働き方改革の「2、賃金引き上げと労働生産性向上」の賃上げ政策と背景、関連する助成金について話をします。

日本では、労働者の生活の安定や労働力の質的向上、事業の競争の確保に資することなどを目的に最低賃金制度を設けています。最低賃金制度は、国が法的強制力をもって賃金の最低額を定め、使用者はその金額以上の賃金を労働者に支払わなければならないことになっています。

最低賃金には、地域別最低賃金と特定最低賃金(産業別最低賃金)の2種類がありますが、地域別最低賃金は特定最低賃金よりも低く、最低守らなければならないボーダーラインです。地域別最低賃金を守らなかった場合は、不払いに係る最低賃金法の罰則(50万円の罰金)があり、最低賃金未満の額を定める契約は部分無効になります。

地域別最低賃金は、毎年、公労使三者からなる中央最低賃金審議会が、厚生労働大臣の諮問を受け、その年の改定額の目安の答申を行います。この目安を参考に、最終的には都道府県労働局長が改正決定を行います。つまり、地域別最低賃金は、中央が目安をつくっているので中央の影響、特に「公=政府」の影響を強く受けることになります。

第1次安倍政権以来、民主党政権、第二次安倍政権、岸田政権に至るまで、賃金水準の底上げを図る方針が続いています。
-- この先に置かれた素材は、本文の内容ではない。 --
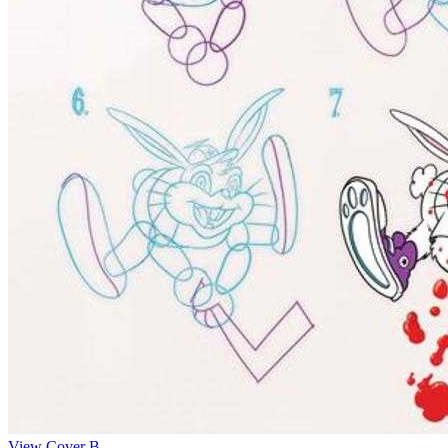
View Cover B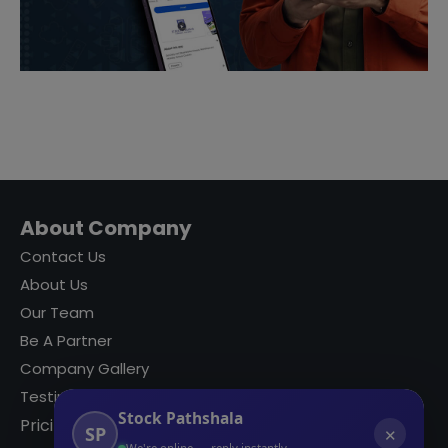
About Company
Contact Us
About Us
Our Team
Be A Partner
Company Gallery
Testimonials
Stock Pathshala
Pricing
SP
✕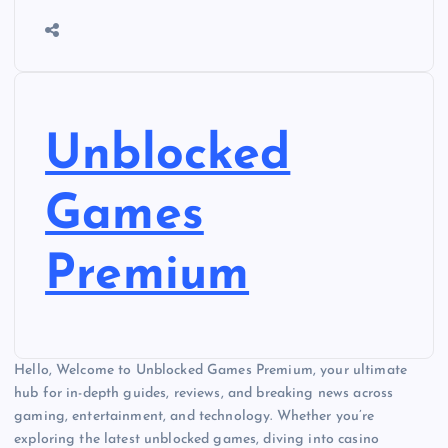
Unblocked
Games
Premium
Hello, Welcome to Unblocked Games Premium, your ultimate
hub for in-depth guides, reviews, and breaking news across
gaming, entertainment, and technology. Whether you’re
exploring the latest unblocked games, diving into casino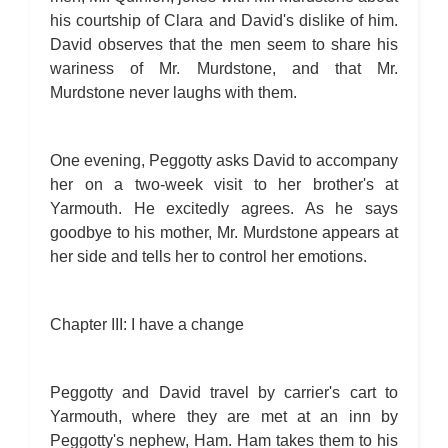
his courtship of Clara and David's dislike of him.
David observes that the men seem to share his
wariness of Mr. Murdstone, and that Mr.
Murdstone never laughs with them.
One evening, Peggotty asks David to accompany
her on a two-week visit to her brother's at
Yarmouth. He excitedly agrees. As he says
goodbye to his mother, Mr. Murdstone appears at
her side and tells her to control her emotions.
Chapter III: I have a change
Peggotty and David travel by carrier's cart to
Yarmouth, where they are met at an inn by
Peggotty's nephew, Ham. Ham takes them to his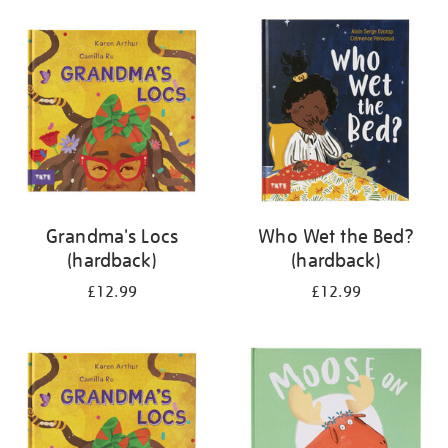
your
results
by:
Grandma's Locs
Who Wet the Bed?
(hardback)
(hardback)
£12.99
£12.99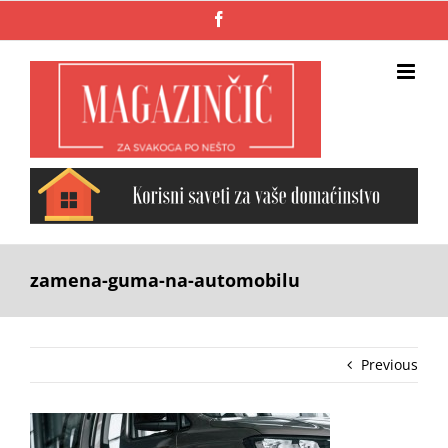
Skip
Facebook
to
content
zamena-guma-na-automobilu
Previous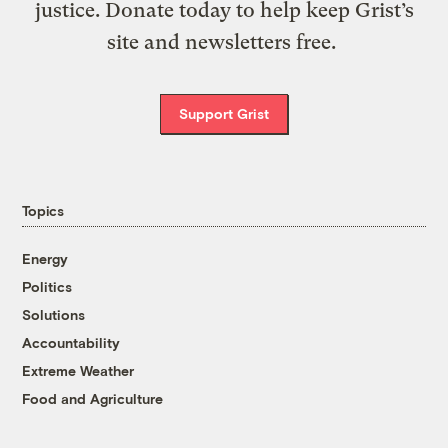
justice. Donate today to help keep Grist’s
site and newsletters free.
Support Grist
Topics
Energy
Politics
Solutions
Accountability
Extreme Weather
Food and Agriculture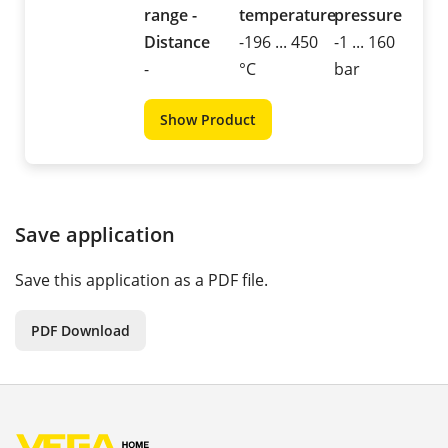
range -
temperature
pressure
Distance
-196 ... 450
-1 ... 160
-
°C
bar
Show Product
Save application
Save this application as a PDF file.
PDF Download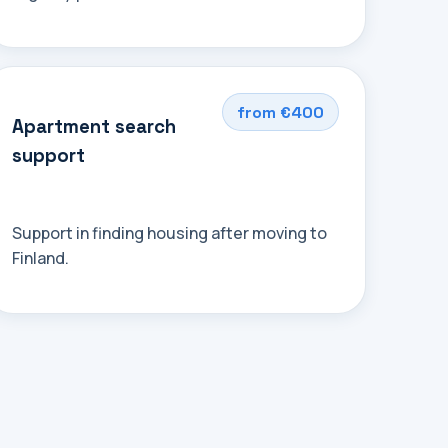
from €400
Apartment search
support
Support in finding housing after moving to
Finland.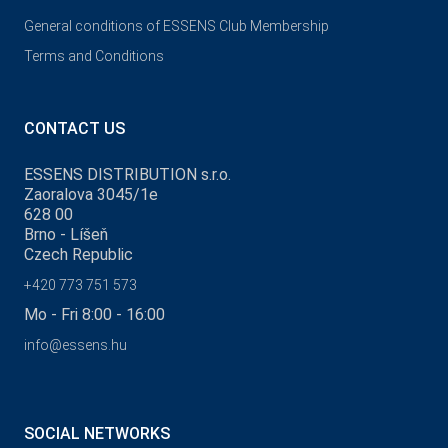
General conditions of ESSENS Club Membership
Terms and Conditions
CONTACT US
ESSENS DISTRIBUTION s.r.o.
Zaoralova 3045/1e
628 00
Brno - Líšeň
Czech Republic
+420 773 751 573
Mo - Fri 8:00 - 16:00
info@essens.hu
SOCIAL NETWORKS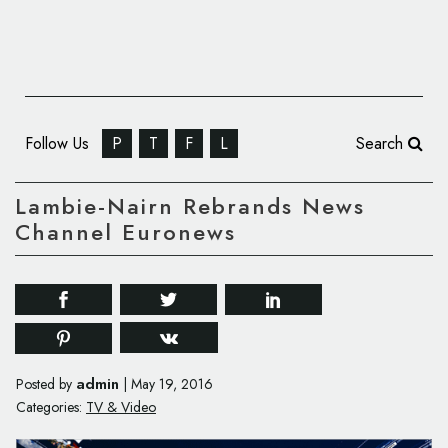
Follow Us
P
T
F
L
Search
Lambie-Nairn Rebrands News
Channel Euronews
admin
Posted by
|
May 19, 2016
Categories:
TV & Video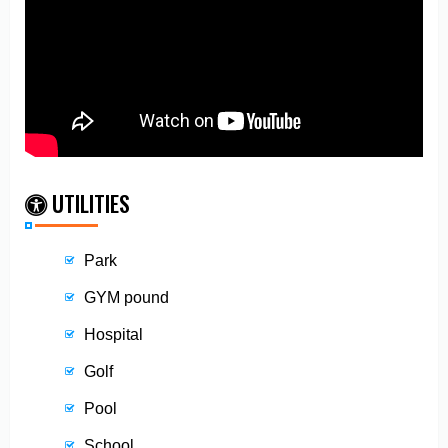
UTILITIES
Park
GYM pound
Hospital
Golf
Pool
School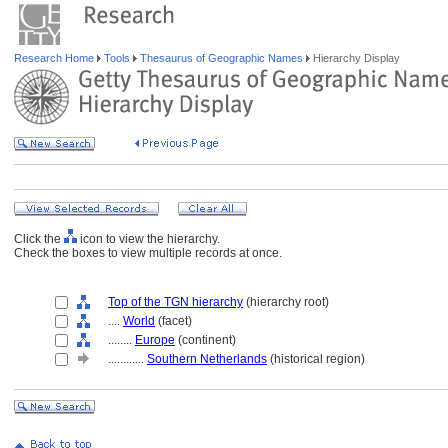
Research Home
Tools
Thesaurus of Geographic Names
Hierarchy Display
Click the
icon to view the hierarchy.
Check the boxes to view multiple records at once.
Top of the TGN hierarchy
(hierarchy root)
....
World
(facet)
........
Europe
(continent)
............
Southern Netherlands
(historical region)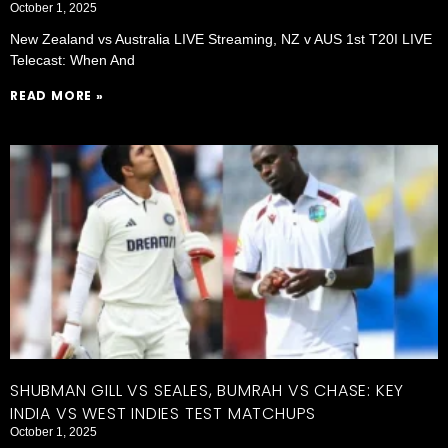
October 1, 2025
New Zealand vs Australia LIVE Streaming, NZ v AUS 1st T20I LIVE
Telecast: When And
READ MORE »
SHUBMAN GILL VS SEALES, BUMRAH VS CHASE: KEY
INDIA VS WEST INDIES TEST MATCHUPS
October 1, 2025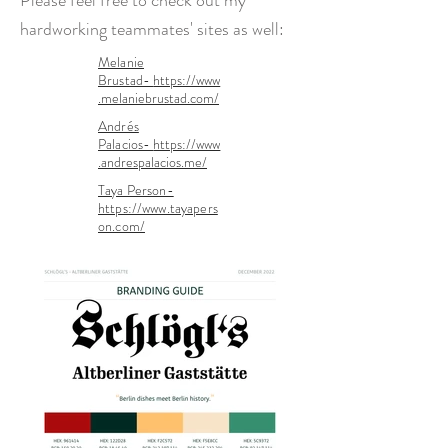
Please feel free to check out my
hardworking
teammates' sites as well:
Melanie
Brustad-
https://www
.melaniebrustad.com/
Andrés
Palacios-
https://www
.andrespalacios.me/
Taya Person-
https://www.tayapers
on.com/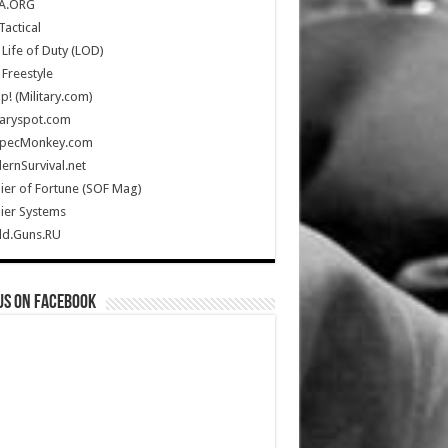
A.ORG
Tactical
Life of Duty (LOD)
Freestyle
Up! (Military.com)
taryspot.com
SpecMonkey.com
rnSurvival.net
ier of Fortune (SOF Mag)
ier Systems
ld.Guns.RU
us on Facebook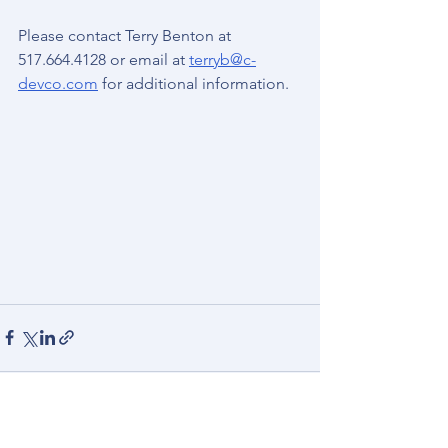
Please contact Terry Benton at 
517.664.4128 or email at 
terryb@c-
devco.com
 for additional information.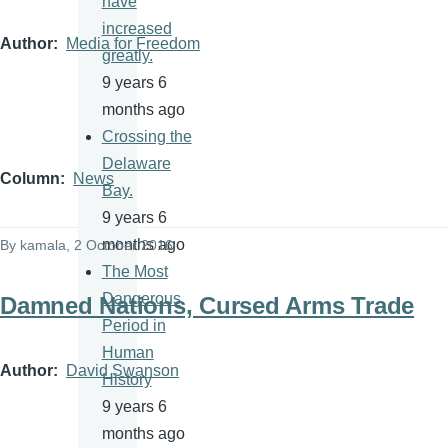
have
increased
Author
Media for Freedom
greatly.
9 years 6
months ago
Crossing the
Delaware
Column
News
Bay.
9 years 6
months ago
By
kamala
, 2 October 2016
The Most
Dangerous
Damned Nations, Cursed Arms Trade
Period in
Human
Author
David Swanson
History
9 years 6
months ago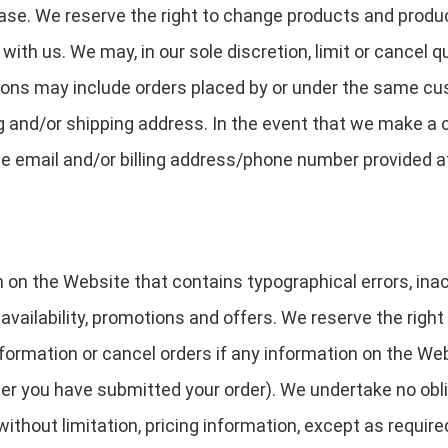
hase. We reserve the right to change products and produc
 with us. We may, in our sole discretion, limit or cancel 
tions may include orders placed by or under the same cu
ng and/or shipping address. In the event that we make a 
he email and/or billing address/phone number provided a
 on the Website that contains typographical errors, in
 availability, promotions and offers. We reserve the right
ormation or cancel orders if any information on the Web
fter you have submitted your order). We undertake no obli
ithout limitation, pricing information, except as require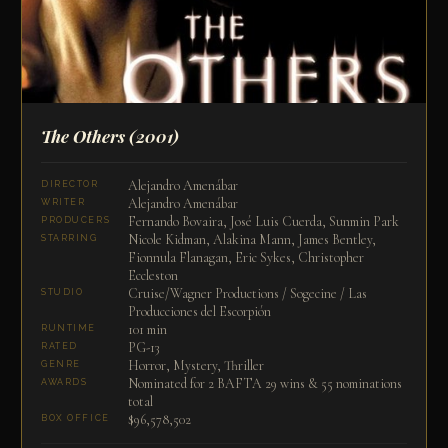
The Others
(2001)
Alejandro Amenábar
DIRECTOR
Alejandro Amenábar
WRITER
Fernando Bovaira, José Luis Cuerda, Sunmin Park
PRODUCERS
Nicole Kidman, Alakina Mann, James Bentley,
STARRING
Fionnula Flanagan, Eric Sykes, Christopher
Eccleston
Cruise/Wagner Productions / Sogecine / Las
STUDIO
Producciones del Escorpión
101 min
RUNTIME
PG-13
RATED
Horror, Mystery, Thriller
GENRE
Nominated for 2 BAFTA 29 wins & 55 nominations
AWARDS
total
$96,578,502
BOX OFFICE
岸田首相は、今年3月の「公労使」の中央最低賃金の全国加重平均を2022年の961円から、2023年に1,000円に引き上げる目標を示し、非正規雇用も含めた幅広い賃上げを訴えました。

今年は1,000円を達成することを含め最低賃金審議会で明確な根拠のもと、しっかり議論していただきたい。」と述べました。最低賃金の前年の上げ幅は2022年の過去最大の31円でした。2023年に1,000円を達成するということは、40円近く最低賃金を引き上げるということです。また、このような最低賃金を引き上げるためにはリスキング(学び直し)や円滑な労働移動といった労働市場改革で「構造的な賃金引上げを目指す。」と言明しました。

最低賃金の引き上げの背景には、物価の高騰が大きいですが、日本の最低賃金が韓国に追い抜かれアジアNO2になってしまったことも影響しています。首相の話から助成金に関しては3点言えることがあります。

1つ目は、業務改善助成金です。10/1前に、事業場内で最も低い賃金(事業場内最低賃金)を30円以上の引上げをした中小企業には、生産性向上のための設備投資などに助成金が支給されます。引上げ対象はアルバイトでも良いです。生産性向上はベルトコンベア導入、POSレジ導入などの他、人材育成・教育訓練経費、経営コンサルティング経費も助成対象になります。助成額は引上げ1人に対し最低60万円、1事業所最大600万円です。

2つ目は、人材開発支援助成金の事業展開等リスキリングコースの新設です。新規事業の立ち上げなどの事業展開に伴い、事業主が雇用する労働者に対して新たな分野で必要となる知識および技能を習得させるための訓練を実施した場合に、訓練経費や訓練期間中の賃金の一部を助成します。労働移動・学び直しに対応した助成金です。

3つ目は、事業再構築助成金の新設です。新型コロナウィルス感染症の影響で事業活動の一次的な縮小を余儀なくされた事業主が、新たな事業への進出(労働移動)、新分野展開などの事業再構築を行うため、当該事業再構築に必要な新たな人材の受入れを支援するものです。中小企業庁の事業再構築補助金の採択を受けていることが条件ですが、支給額は年間で280万円/1人、1事業主当たり最大5人までが対象ですので、最大1,400万円です。

政府が力を入れているのは業務改善助成金です。10月1日にはどうせ最低賃金は引き上げられるのですから、賃金引き上げを事業のピンチと考えるのではなく、生産性向上のためのチャンスと考えてみてはどうでしょうか?